Thank you for your answer.Actually you have answered on my next question which I wanted to ask you.If I will complete a box of a house (foundation,walls,roof,windows and front door) without internal jobs,it will be ok for greek bosses?ICan I start to do something inside a house when I want?One,two years later?
And another question.I am so sorry,Concertina,to bother you,but I found only you,who can give me some useful answers so far.I want to find out as much as I can and then to make right decision.
So,for example,I found a plot of land and bought it.Can I keep the land empty without starting a process of build or I will again have some limit of time from greek bosses?


----------



## concertina

media2003 said:


> Hi Concertina!
> Thank you for your answer.Actually you have answered on my next question which I wanted to ask you.If I will complete a box of a house (foundation,walls,roof,windows and front door) without internal jobs,it will be ok for greek bosses?ICan I start to do something inside a house when I want?One,two years later?
> And another question.I am so sorry,Concertina,to bother you,but I found only you,who can give me some useful answers so far.I want to find out as much as I can and then to make right decision.
> So,for example,I found a plot of land and bought it.Can I keep the land empty without starting a process of build or I will again have some limit of time from greek bosses?


Hi,you can get your house to the declare to planning dept stage,which is closed,windows,roof,walls all the way round,they are not interested for the inside plan,you can change where you want bathroom or kitchen etc as we did,they just want to come and measure that you have stuck to the licence plan with measurements,veranda size etc,distances from boundary,measurements of your shell,if you build right up to your border you cannot have windows over-looking another plot,no pipes hanging over into next plot,some metres must be left for you to have windows,and its better anyway to have access to your walls,you dont want to beg neighbors to get in their land to make any works.You can finish the inside when you please,you may want a compost wc later on.You can buy land and leave building for later,its only when they issue the licence that your clock begins to tick but remember that buying land is another minefield,it must be land for building and in the plan or they may put a road through it,but that is another long topic,all is possible here as long as people are sensible,the sunshine,emerald blue seas,green mountains are home to sharks,big ones and they will eat you if you look as if you dont have a clue,Im here should you have further questions,dont forget as well that the council estimate the amount of stamps you must pay for all the workmen,brick layer, plasterer,roofer,painter and even if you say we will paint,no way,you must still pay even if you do much of the work yourself,so budget for this,they gave us 10 years to pay some thousands off,we have still 2.000 to pay by 2018


----------



## media2003

Hi Concertina!
Tnank you for your info,we started to keep thought about buying a house,not build.We think,it will be easier for us.
I was looking at some web sites some houses for my curiousity.I noticed,of course it is only my opinion,in description of some houses is big size in square metres,but when you look at some pictures of a houses,it seems smaller.If a house has two storeys,it needs to plus square metres of 1st storey and square meters of 2nd storey together?I hope,you will understand my question.Sorry,English language is not my native.


----------



## concertina

media2003 said:


> Hi Concertina!
> Tnank you for your info,we started to keep thought about buying a house,not build.We think,it will be easier for us.
> I was looking at some web sites some houses for my curiousity.I noticed,of course it is only my opinion,in description of some houses is big size in square metres,but when you look at some pictures of a houses,it seems smaller.If a house has two storeys,it needs to plus square metres of 1st storey and square meters of 2nd storey together?I hope,you will understand my question.Sorry,English language is not my native.
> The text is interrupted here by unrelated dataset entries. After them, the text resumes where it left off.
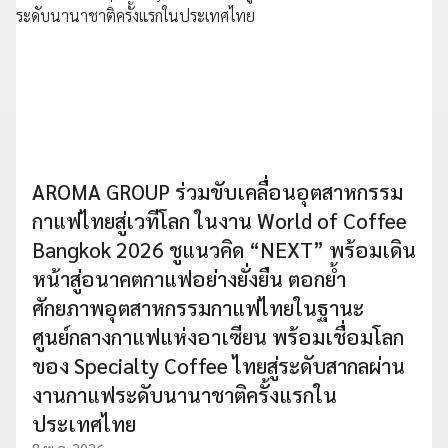
AROMA GROUP ร่วมขับเคลื่อนอุตสาหกรรม
กาแฟไทยสู่เวทีโลก ในงาน World of Coffee
Bangkok 2026 ชูแนวคิด “NEXT” พร้อมเดิน
หน้าสู่อนาคตกาแฟอย่างยั่งยืน ตอกย้ำ
ศักยภาพอุตสาหกรรมกาแฟไทยในฐานะ
ศูนย์กลางกาแฟแห่งอาเซียน พร้อมเชื่อมโลก
ของ Specialty Coffee ไทยสู่ระดับสากลผ่าน
งานกาแฟระดับนานาชาติครั้งแรกใน
ประเทศไทย
8 พ.ค. 2026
Hi,the total square metres will be the living space over each floor,a semi basement will usually be called..apotheeki.. and is not living space on the licence unless that basement or semi basement is written into the licence and plan,be careful because some sellers will advertise their semi basement as part of the house square metres on the licence and it is usually a lie,an apotheeki cannot be divided up into rooms as if it were living space included in the licence,we did actually put a sink in the room and made a shower/toilet room which the inspectors passed but they dont like divisions down there seeming to be bedrooms.When buying your symvoliographo will inspect their papers very well,the licence, the plan and ownership titles.Some sellers will try to say that the semi basement is part of the house which is why you might think it looks smaller than the advertisement says,be careful.


----------



## lentas

Hi everyone,

I am in the process of buying a piece of land in Crete. My lawyer there is taking care of it. The land has no building permit, so an engineer was hired by the owner of the land to verify if it would be possible to build there. The engineer assured us that that land can indeed be built on (house of 180 m2), and he is going to state this in front of a notary. (the land is less than 4000m2, outside of the urban area, but it is buildable according to greek law since it was originally more than 4000m2 and split in two by a road built during dictatorship...my lawyer verified it)
But i am still a bit worried that i might have unpleasant surprises later. 
So i wanted to ask you if is there any way, as far as you know, of getting a certificate from a local authority that that land can get built on, instead of trusting the engineer’s word. 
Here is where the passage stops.